The deal, which does not require approval from the local parliament, involves the closure of Laiki Bank, the country’s second largest financial institution. It banks current €4.2bn worth of deposits over €100,000 will go into a ‘bad bank’ and could be lost entirely. Smaller deposits will be transferred to the Bank of Cyprus, the country’s largest, which will undergo a vigorous restructuring. Deposits over €100,000 in the Bank of Cyprus will be frozen and could also face losses after the bank has been restructures and recapitalised.

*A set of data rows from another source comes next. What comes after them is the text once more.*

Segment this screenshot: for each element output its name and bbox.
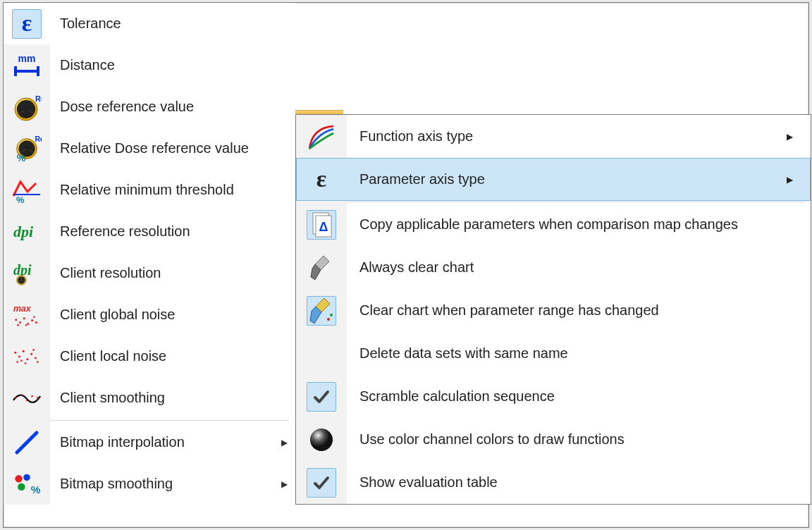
epsilon-icon: ε [307, 165, 336, 195]
blank-icon [307, 339, 336, 369]
menu-item-bitmap-smoothing[interactable]: % Bitmap smoothing ▶ [4, 463, 295, 505]
menu-item-show-eval-table[interactable]: Show evaluation table [296, 461, 811, 504]
svg-text:ε: ε [22, 12, 32, 36]
svg-point-53 [310, 429, 333, 451]
svg-point-22 [35, 321, 37, 323]
svg-point-31 [35, 357, 37, 359]
menu-item-label: Scramble calculation sequence [347, 388, 811, 405]
menu-item-scramble[interactable]: Scramble calculation sequence [296, 375, 811, 418]
svg-point-25 [33, 316, 35, 318]
svg-point-24 [25, 323, 27, 326]
menu-item-label: Clear chart when parameter range has cha… [347, 302, 811, 319]
menu-item-ref-resolution[interactable]: dpi Reference resolution [4, 211, 295, 252]
svg-point-19 [23, 317, 25, 319]
svg-point-38 [20, 393, 23, 395]
menu-item-rel-min-thresh[interactable]: % Relative minimum threshold [4, 169, 295, 211]
sphere-icon [307, 425, 336, 455]
svg-point-45 [18, 483, 25, 491]
svg-text:%: % [16, 195, 25, 204]
left-context-menu: ε Tolerance mm Distance [4, 3, 295, 505]
svg-point-9 [25, 147, 29, 150]
menu-item-bitmap-interpolation[interactable]: Bitmap interpolation ▶ [4, 421, 295, 463]
threshold-curve-icon: % [12, 175, 42, 205]
menu-item-label: Relative Dose reference value [50, 140, 295, 156]
menu-item-client-smoothing[interactable]: Client smoothing [4, 377, 295, 419]
rgb-percent-icon: % [12, 469, 42, 499]
menu-item-label: Relative minimum threshold [50, 182, 295, 198]
radiation-ref-percent-icon: Ref % [12, 134, 42, 164]
menu-item-label: Tolerance [50, 16, 295, 32]
svg-point-27 [18, 355, 20, 357]
checkmark-icon [307, 382, 336, 412]
menu-item-always-clear[interactable]: Always clear chart [296, 246, 811, 289]
menu-item-function-axis-type[interactable]: Function axis type ▶ [296, 115, 811, 158]
svg-text:%: % [31, 483, 41, 495]
menu-item-label: Reference resolution [50, 223, 295, 240]
svg-text:ε: ε [316, 168, 327, 192]
menu-item-label: Distance [50, 57, 295, 73]
noise-local-icon [12, 342, 42, 371]
menu-item-label: Client local noise [50, 348, 295, 364]
submenu-arrow-icon: ▶ [273, 479, 295, 489]
menu-item-label: Use color channel colors to draw functio… [347, 431, 811, 448]
menu-separator [296, 201, 811, 203]
blue-line-icon [12, 428, 42, 457]
svg-point-30 [30, 352, 32, 355]
svg-text:Ref: Ref [35, 135, 42, 143]
dpi-rad-icon: dpi [12, 259, 42, 288]
svg-text:mm: mm [18, 53, 36, 64]
menu-item-label: Client global noise [50, 307, 295, 323]
dpi-green-icon: dpi [12, 217, 42, 247]
menu-item-delete-same-name[interactable]: Delete data sets with same name [296, 332, 811, 375]
svg-point-23 [17, 323, 19, 326]
menu-item-color-channel[interactable]: Use color channel colors to draw functio… [296, 418, 811, 461]
svg-text:Δ: Δ [319, 220, 328, 234]
menu-item-label: Copy applicable parameters when comparis… [347, 216, 811, 233]
svg-point-52 [330, 314, 333, 316]
submenu-arrow-icon: ▶ [787, 132, 811, 142]
smoothing-line-icon [12, 383, 42, 413]
menu-item-tolerance[interactable]: ε Tolerance [4, 3, 295, 44]
menu-item-label: Parameter axis type [347, 171, 787, 187]
submenu-arrow-icon: ▶ [273, 438, 295, 448]
svg-point-29 [26, 358, 28, 360]
svg-line-42 [17, 433, 37, 452]
copy-params-icon: Δ [307, 210, 336, 240]
menu-item-label: Bitmap smoothing [50, 476, 273, 492]
svg-point-18 [19, 321, 21, 323]
menu-item-client-global-noise[interactable]: max Client global noise [4, 294, 295, 335]
menu-item-label: Dose reference value [50, 99, 295, 115]
menu-item-parameter-axis-type[interactable]: ε Parameter axis type ▶ [296, 158, 811, 201]
menu-item-label: Always clear chart [347, 259, 811, 276]
svg-point-34 [32, 349, 35, 351]
brush-grey-icon [307, 253, 336, 283]
submenu-arrow-icon: ▶ [787, 175, 811, 185]
menu-item-copy-params[interactable]: Δ Copy applicable parameters when compar… [296, 203, 811, 246]
menu-item-rel-dose-ref[interactable]: Ref % Relative Dose reference value [4, 128, 295, 169]
svg-point-36 [20, 359, 23, 362]
right-context-menu: Function axis type ▶ ε Parameter axis ty… [295, 114, 811, 505]
menu-item-dose-ref[interactable]: Ref Dose reference value [4, 86, 295, 128]
radiation-ref-icon: Ref [12, 92, 42, 122]
svg-point-44 [23, 474, 30, 481]
menu-item-client-local-noise[interactable]: Client local noise [4, 335, 295, 377]
svg-point-33 [25, 362, 27, 364]
app-window: ε Tolerance mm Distance [3, 2, 809, 528]
menu-item-label: Show evaluation table [347, 474, 811, 491]
svg-point-26 [14, 351, 16, 353]
menu-item-label: Bitmap interpolation [50, 434, 273, 450]
svg-text:dpi: dpi [13, 223, 34, 240]
menu-item-label: Client resolution [50, 265, 295, 281]
svg-point-35 [37, 361, 39, 363]
svg-point-41 [37, 396, 39, 398]
svg-point-40 [31, 395, 33, 397]
menu-item-client-resolution[interactable]: dpi Client resolution [4, 252, 295, 294]
svg-point-39 [26, 399, 28, 401]
svg-text:Ref: Ref [35, 94, 42, 103]
epsilon-icon: ε [12, 9, 42, 39]
svg-point-51 [327, 318, 330, 321]
menu-item-distance[interactable]: mm Distance [4, 44, 295, 86]
menu-item-label: Function axis type [347, 128, 787, 144]
menu-item-clear-on-range-change[interactable]: Clear chart when parameter range has cha… [296, 289, 811, 332]
svg-point-17 [15, 319, 17, 321]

In an unprecedented move by the EU, both junior and senior bondholders will be wiped out. The Bank of Cyprus will also take on the €9bn Laiki owes to EU creditors that has been the bank’s lifeline over recent months. None of the €10bn bailout money will go to recapitalising the Bank of Cyprus and officials still face the task of determining how much of the large deposits will be required to ‘bail in’ the bank back to health, and EU mandated capital levels.

“I’m happy because we shall have a programme and it’s in the best interests of the Cyprus people and the European Union,” said President Nicos Anastasiades, though not everyone agrees with him. While the deal is far from the original, much reviled, proposal, it is still being criticised due to the perceived double-standard of the bailout. Critics have pointed that no other rescued EU member has had to impose losses on its depositors and there are worries that the bailout will set out a dangerous precedent.

“It is clear the depth of the financial crisis in Cyprus means the near future will be very difficult for the country and its people,” said Olli Rehn, economic chief at the European Commission. Banks in Cyprus remain closed, in an attempt to prevent a flight of capital and a limit on withdrawals of €100 from the country’s cash machines remains in place.

The deal was approved hastily in the early hours, as the EC had threatened to suspend the funds holding the banks together if a deal was not reached by Monday. One of the conditions of the deal is that Cyprus tackle its overinflated banking system, which has grown to seven times the size of the island’s GDP.

Last week a controversial deal had been suggested by the EU and the IMF that would see all depositors in Cyprus’ banks face a forced haircut in order to raise €5.8bn to supplement the bailout, but the deal did not make it through the local parliament. “The numbers have not changed. If anything they’ve got worse,” said Wolfgang Schäuble, Germany’s finance minister who is leading the talks in Nicosia. “It is well known that I won’t allow myself to be blackmailed by no one or nothing I’m aware of my responsibility for the stability of the euro. If we take the wrong decisions we’ll be doing the euro a great disservice.”